_WHAT YOU HAVE TO DO:_ Report back every line in the data that includes the string "brought".
▼
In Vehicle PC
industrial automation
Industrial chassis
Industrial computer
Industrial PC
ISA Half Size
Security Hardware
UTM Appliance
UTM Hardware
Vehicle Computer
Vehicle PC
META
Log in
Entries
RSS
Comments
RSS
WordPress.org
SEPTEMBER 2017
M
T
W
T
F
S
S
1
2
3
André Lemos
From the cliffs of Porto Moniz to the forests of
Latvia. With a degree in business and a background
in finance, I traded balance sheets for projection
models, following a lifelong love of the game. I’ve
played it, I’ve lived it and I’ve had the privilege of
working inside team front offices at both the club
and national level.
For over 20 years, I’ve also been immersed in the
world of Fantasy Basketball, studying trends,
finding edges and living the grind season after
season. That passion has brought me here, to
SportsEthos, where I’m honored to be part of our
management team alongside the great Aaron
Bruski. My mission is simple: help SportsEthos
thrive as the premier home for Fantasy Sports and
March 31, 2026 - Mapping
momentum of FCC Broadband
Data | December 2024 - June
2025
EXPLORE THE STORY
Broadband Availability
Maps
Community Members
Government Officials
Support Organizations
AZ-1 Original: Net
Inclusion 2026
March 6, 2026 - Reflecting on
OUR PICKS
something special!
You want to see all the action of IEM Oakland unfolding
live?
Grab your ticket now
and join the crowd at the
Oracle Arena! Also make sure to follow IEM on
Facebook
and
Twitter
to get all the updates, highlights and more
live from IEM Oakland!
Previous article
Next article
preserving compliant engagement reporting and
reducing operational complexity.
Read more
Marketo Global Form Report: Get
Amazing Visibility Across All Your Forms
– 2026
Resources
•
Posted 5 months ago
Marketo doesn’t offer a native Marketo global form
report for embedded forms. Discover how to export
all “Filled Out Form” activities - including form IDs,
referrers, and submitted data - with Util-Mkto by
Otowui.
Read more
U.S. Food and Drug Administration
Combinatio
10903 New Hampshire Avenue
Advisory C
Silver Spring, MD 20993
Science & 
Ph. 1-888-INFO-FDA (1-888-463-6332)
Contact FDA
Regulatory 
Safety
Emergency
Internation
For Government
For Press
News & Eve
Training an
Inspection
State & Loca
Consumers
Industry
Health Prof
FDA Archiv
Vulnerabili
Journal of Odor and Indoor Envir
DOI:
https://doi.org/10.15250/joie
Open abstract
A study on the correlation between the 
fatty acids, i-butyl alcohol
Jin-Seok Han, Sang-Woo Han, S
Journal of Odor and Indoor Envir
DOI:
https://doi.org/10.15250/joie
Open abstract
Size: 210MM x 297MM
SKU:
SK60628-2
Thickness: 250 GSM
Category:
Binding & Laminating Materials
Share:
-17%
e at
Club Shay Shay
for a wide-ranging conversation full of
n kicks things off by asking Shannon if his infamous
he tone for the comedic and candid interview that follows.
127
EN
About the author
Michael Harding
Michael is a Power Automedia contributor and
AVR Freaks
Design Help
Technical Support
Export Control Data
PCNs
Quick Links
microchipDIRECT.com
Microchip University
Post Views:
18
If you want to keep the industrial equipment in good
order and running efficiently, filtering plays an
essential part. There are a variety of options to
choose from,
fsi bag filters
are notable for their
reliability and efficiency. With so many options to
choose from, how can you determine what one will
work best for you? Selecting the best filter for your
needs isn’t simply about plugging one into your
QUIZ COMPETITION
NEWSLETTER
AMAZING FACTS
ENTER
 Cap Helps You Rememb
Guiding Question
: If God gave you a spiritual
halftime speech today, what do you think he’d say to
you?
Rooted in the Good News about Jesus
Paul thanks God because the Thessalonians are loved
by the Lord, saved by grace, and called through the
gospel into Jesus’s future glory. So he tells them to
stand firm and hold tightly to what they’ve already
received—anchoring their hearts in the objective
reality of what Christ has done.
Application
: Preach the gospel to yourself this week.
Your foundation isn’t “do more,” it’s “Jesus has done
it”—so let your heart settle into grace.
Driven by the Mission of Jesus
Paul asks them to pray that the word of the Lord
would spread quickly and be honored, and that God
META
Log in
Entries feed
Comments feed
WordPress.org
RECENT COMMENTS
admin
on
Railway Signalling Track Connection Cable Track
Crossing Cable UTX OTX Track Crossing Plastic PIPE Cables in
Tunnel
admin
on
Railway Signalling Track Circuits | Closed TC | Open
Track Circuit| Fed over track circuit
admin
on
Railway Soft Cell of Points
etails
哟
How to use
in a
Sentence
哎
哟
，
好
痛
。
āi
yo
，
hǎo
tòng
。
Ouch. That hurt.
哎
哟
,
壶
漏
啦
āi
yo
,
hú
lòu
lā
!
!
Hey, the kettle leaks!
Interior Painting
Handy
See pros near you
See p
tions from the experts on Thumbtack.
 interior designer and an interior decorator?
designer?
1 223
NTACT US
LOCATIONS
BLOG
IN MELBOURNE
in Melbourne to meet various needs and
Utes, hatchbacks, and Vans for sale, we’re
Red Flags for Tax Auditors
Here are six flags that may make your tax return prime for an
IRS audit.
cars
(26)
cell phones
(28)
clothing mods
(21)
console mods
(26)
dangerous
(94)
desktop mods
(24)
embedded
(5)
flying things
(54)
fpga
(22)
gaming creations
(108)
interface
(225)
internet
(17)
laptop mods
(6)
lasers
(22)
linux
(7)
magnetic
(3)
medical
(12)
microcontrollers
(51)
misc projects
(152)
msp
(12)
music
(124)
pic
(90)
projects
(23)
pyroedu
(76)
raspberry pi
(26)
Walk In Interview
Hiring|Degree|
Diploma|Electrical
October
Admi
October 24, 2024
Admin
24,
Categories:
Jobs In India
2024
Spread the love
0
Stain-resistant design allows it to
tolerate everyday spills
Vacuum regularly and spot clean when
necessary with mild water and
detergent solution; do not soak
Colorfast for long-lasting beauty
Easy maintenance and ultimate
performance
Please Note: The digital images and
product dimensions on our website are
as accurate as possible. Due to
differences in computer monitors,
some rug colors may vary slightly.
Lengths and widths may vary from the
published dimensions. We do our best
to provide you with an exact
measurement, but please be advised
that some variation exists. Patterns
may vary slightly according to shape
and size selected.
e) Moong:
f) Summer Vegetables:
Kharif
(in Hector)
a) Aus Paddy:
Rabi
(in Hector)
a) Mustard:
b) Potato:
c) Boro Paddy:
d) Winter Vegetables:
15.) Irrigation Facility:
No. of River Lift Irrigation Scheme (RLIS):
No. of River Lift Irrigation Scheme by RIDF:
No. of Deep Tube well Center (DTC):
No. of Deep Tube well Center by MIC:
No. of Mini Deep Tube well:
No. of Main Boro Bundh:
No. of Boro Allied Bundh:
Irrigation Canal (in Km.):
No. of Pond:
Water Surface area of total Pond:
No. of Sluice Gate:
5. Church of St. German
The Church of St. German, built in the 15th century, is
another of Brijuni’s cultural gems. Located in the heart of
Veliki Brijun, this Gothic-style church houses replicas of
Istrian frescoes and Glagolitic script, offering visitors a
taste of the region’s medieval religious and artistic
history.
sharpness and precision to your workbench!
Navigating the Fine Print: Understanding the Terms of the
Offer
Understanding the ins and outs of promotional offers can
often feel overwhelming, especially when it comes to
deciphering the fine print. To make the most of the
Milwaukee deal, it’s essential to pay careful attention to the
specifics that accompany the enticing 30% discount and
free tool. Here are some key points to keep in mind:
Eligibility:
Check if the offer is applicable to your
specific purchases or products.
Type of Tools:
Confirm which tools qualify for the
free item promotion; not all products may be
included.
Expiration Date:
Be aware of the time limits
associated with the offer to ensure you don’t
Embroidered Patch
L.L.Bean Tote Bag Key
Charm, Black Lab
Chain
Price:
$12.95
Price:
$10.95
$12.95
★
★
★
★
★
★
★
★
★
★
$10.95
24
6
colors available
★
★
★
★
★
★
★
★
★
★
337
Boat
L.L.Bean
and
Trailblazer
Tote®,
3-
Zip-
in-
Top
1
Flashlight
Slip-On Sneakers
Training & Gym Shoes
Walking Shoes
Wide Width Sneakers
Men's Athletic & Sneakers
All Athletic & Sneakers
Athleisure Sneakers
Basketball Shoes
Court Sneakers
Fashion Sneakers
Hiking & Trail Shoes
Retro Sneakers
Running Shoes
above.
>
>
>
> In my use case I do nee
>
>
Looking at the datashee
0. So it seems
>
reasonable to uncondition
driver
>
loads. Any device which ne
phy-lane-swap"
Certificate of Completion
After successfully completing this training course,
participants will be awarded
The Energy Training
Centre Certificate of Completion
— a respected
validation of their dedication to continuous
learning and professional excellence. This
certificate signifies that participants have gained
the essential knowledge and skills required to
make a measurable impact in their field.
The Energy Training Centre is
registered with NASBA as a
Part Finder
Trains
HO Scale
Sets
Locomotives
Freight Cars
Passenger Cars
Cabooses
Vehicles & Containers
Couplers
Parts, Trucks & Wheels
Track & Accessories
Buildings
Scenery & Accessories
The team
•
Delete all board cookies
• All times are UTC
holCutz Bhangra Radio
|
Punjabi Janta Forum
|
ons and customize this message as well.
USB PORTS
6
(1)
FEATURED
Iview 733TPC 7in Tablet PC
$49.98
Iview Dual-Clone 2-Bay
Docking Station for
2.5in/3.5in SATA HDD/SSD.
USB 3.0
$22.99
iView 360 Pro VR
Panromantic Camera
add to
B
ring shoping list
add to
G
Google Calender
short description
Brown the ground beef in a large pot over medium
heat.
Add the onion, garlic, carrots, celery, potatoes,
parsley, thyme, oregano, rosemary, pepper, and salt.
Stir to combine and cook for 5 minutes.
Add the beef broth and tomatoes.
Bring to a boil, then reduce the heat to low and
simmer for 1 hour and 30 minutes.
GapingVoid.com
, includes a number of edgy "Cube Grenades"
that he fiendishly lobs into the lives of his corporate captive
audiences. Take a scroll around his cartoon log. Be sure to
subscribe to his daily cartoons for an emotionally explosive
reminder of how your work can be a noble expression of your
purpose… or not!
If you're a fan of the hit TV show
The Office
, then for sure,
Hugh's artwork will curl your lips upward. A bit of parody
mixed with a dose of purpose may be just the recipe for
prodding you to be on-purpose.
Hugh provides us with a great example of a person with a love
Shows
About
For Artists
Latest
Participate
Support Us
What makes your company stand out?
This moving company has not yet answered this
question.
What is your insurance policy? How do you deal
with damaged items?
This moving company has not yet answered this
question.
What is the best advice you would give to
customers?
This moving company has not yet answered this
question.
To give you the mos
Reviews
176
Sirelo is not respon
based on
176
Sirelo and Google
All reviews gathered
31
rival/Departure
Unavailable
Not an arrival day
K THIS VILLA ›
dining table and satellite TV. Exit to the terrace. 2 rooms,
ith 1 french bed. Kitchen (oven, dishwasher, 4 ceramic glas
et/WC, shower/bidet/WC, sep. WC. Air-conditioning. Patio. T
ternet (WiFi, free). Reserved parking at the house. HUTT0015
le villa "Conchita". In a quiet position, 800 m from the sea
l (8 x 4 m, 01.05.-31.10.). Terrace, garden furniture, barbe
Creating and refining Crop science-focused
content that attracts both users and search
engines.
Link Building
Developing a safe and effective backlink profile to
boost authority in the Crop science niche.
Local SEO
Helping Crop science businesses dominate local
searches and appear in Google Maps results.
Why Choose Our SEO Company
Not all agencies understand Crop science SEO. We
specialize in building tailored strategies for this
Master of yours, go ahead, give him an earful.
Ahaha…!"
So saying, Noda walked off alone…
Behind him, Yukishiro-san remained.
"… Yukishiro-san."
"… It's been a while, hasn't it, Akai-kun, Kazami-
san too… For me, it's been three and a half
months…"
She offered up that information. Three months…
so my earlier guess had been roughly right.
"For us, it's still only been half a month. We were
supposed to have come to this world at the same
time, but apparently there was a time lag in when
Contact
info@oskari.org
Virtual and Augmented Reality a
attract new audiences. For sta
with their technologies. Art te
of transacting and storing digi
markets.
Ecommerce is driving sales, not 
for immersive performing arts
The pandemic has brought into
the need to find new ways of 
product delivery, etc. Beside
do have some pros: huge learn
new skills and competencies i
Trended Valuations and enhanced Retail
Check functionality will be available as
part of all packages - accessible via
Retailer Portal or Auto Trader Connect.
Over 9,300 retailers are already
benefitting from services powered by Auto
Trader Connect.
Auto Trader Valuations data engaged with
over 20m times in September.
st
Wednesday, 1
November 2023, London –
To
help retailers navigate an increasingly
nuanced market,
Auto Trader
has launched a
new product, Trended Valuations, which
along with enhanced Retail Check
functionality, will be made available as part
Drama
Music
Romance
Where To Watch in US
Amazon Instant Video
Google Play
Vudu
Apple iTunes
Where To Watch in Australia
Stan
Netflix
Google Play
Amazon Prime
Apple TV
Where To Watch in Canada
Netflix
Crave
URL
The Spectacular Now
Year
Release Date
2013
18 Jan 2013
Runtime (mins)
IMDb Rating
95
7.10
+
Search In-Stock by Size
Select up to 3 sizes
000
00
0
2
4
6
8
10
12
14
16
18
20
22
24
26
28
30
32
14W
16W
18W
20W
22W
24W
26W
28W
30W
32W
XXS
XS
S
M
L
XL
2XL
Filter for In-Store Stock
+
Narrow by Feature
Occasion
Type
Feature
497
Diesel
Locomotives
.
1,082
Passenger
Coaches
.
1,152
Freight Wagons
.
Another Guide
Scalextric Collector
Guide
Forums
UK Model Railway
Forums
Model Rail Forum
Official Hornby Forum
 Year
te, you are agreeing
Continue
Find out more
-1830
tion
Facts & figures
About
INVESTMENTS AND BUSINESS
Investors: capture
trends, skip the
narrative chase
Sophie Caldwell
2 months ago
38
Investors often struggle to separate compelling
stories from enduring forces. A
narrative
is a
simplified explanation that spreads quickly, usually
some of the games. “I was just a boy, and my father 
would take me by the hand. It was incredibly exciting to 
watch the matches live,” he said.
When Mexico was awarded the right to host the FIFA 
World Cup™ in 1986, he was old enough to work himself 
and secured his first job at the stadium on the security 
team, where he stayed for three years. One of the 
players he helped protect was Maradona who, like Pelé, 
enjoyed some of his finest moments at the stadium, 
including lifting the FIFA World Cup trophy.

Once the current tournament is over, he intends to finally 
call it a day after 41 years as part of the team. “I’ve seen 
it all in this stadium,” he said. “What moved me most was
▲
_TASK RESULT:_
season. That passion has brought me here, to
The pandemic has brought into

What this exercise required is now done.